Stored data entries

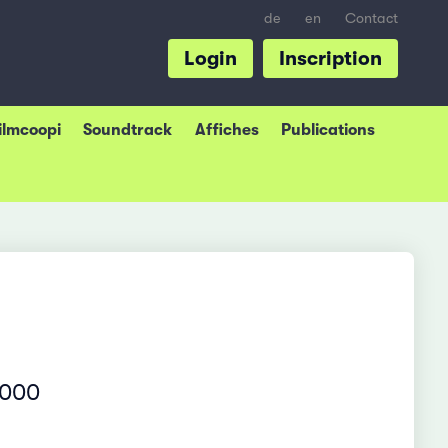
de
en
Contact
Login
Inscription
Filmcoopi
Soundtrack
Affiches
Publications
2000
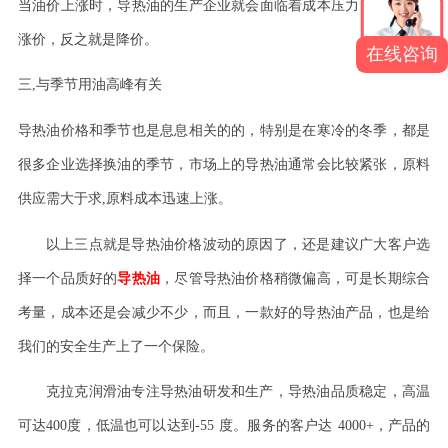
当油价上涨时，导热油的生产企业就会面临着成本压力，因此也会
涨价，反之就是降价。
在线咨询
三
,
与季节用油高峰有关
导热油价格和季节也是息息相关的的，特别是在寒冷的冬季，都是
很多企业选择换油的季节，市场上的导热油通常会比较紧张，原料
供应需大于求
,
原料成本迅速上涨。
以上三点就是导热油价格波动的原因了，还是建议广大客户选
择一个品质好的
导热油
，尽管导热油价格稍微偏高，可是长期综合
考量，成本还是会减少不少，而且，一款好的导热油产品，也是给
我们的安全生产上了一个保险。
克拉克润滑油专注导热油研发和生产，导热油品质稳定，高温
可达
400
度，低温也可以达到
-55
度。服务的客户达
4000+
，产品的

Work item -
Pictures do not go in the copy; print every entry exactly as it stands.

Answer section -
de
en
Contact
Login
Inscription
Filmcoopi
Soundtrack
Affiches
Publications
2000
当油价上涨时，导热油的生产企业就会面临着成本压力，因此也会
涨价，反之就是降价。
在线咨询
三
,
与季节用油高峰有关
导热油价格和季节也是息息相关的的，特别是在寒冷的冬季，都是
很多企业选择换油的季节，市场上的导热油通常会比较紧张，原料
供应需大于求
,
原料成本迅速上涨。
以上三点就是导热油价格波动的原因了，还是建议广大客户选
择一个品质好的
导热油
，尽管导热油价格稍微偏高，可是长期综合
考量，成本还是会减少不少，而且，一款好的导热油产品，也是给
我们的安全生产上了一个保险。
克拉克润滑油专注导热油研发和生产，导热油品质稳定，高温
可达
400
度，低温也可以达到
-55
度。服务的客户达
4000+
，产品的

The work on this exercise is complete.